DVC beginner gotcha’s

littlereddotdata
2 min readSep 6, 2020

dvc add

dvc add is most suitable when you want to commit large files at the start of your project. Models, large files of text or folders of images are a good candidates for this command.

In the beginning, when I tried implementing DVC, I was a little over-enthusiastic. I would dvc add as many datasets that I thought needed tracking — raw data, intermediate data, and any reference files floating around. It was only later, when I started implementing pipelines, that this method showed it flaws. I would get output errors because the outputs generated by dvc pipelines were already being tracked.

dvc run

Data in its raw form is rarely usable. Often, it has to pass through multiple stages of cleaning and transformation before it can be passed into a model. This flow, and the intermediate and final datasets generated, are best tracked with `pipelines`. Although pipelines are defined in a dvc.yaml file, we can save ourselves the trouble of writing `yaml` files from scratch. Instead, we have the dvc run command, which allows us to specify inputs, outputs, and any dependencies needed along the way. “Makefiles for machine learning projects” says the documentation. As someone who has spent long, confusing days trying to make machine learning pipelines reproducible with Make, pipelines are really valuable.

dvc commit

git commit early and often, I was told when I first started learning how to use Git. Make your commits small and atomic — this makes sure no big changes are introduced to the repo all at once, and also makes the commit history readable and understandable. My experience with dvc though, has been that commits should be atomic, but not necessarily small.

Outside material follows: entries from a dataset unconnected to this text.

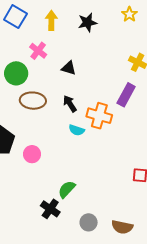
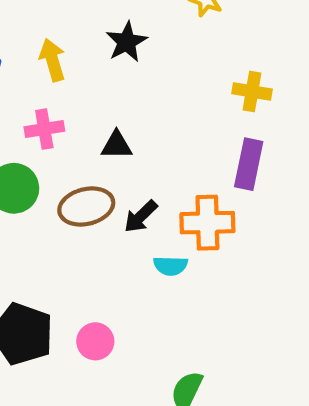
pink cross: (38, 51) -> (44, 129), turned -30
brown ellipse: (33, 101) -> (86, 206), moved
black arrow: (70, 104) -> (141, 216), turned -84

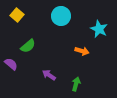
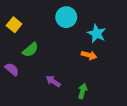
yellow square: (17, 15) -> (14, 25), moved
cyan star: (99, 29) -> (97, 33), moved

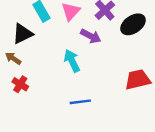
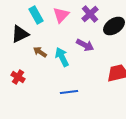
purple arrow: (91, 36) -> (85, 45), moved
brown arrow: (13, 58) -> (40, 52), moved

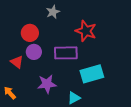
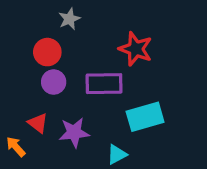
gray star: (53, 12) -> (69, 19), moved
red triangle: (17, 62) -> (38, 123), moved

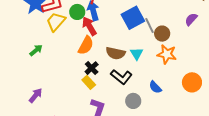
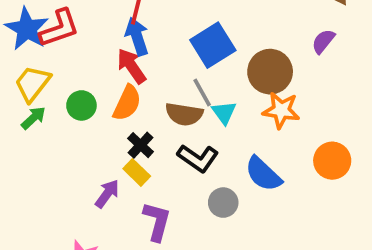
green circle: (77, 12) -> (81, 105), moved
yellow trapezoid: (56, 22) -> (32, 84), moved
gray line: (149, 25) -> (202, 93), moved
brown circle: (162, 34) -> (270, 72), size x1.5
blue semicircle: (155, 87) -> (263, 174), size x1.5
purple arrow: (36, 95) -> (107, 194), moved

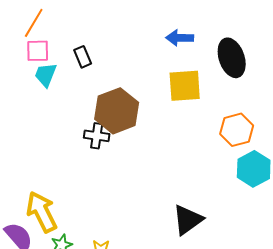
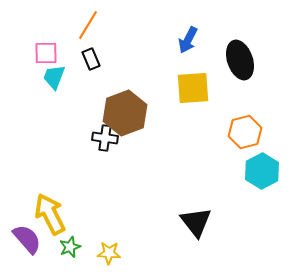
orange line: (34, 23) -> (88, 25), moved
blue arrow: (180, 38) -> (188, 40), turned -64
black triangle: (188, 220) -> (196, 222), turned -32

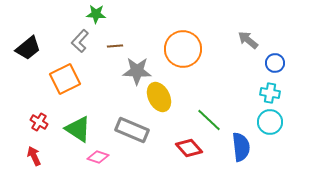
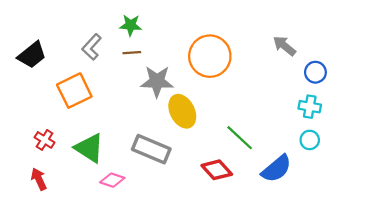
green star: (96, 14) -> (131, 25), moved
cyan circle: (270, 122) -> (310, 140), size x0.7
blue semicircle: (241, 147) -> (276, 169), turned 56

Again, in the beginning I would run dvc commit at the same time that I would run git commit. Then I saw how full my cache was, and how it was a small changes to my data that in aggregate weren’t worth the space they were taking up in the cache 🤦‍♀. So dvc commit only when data and pipelines are in a stable state (as noted in the documentation), and use the no-commit option in dvc add and dvc run so data doesn’t get unneccessarily cached repeatedly.

--

--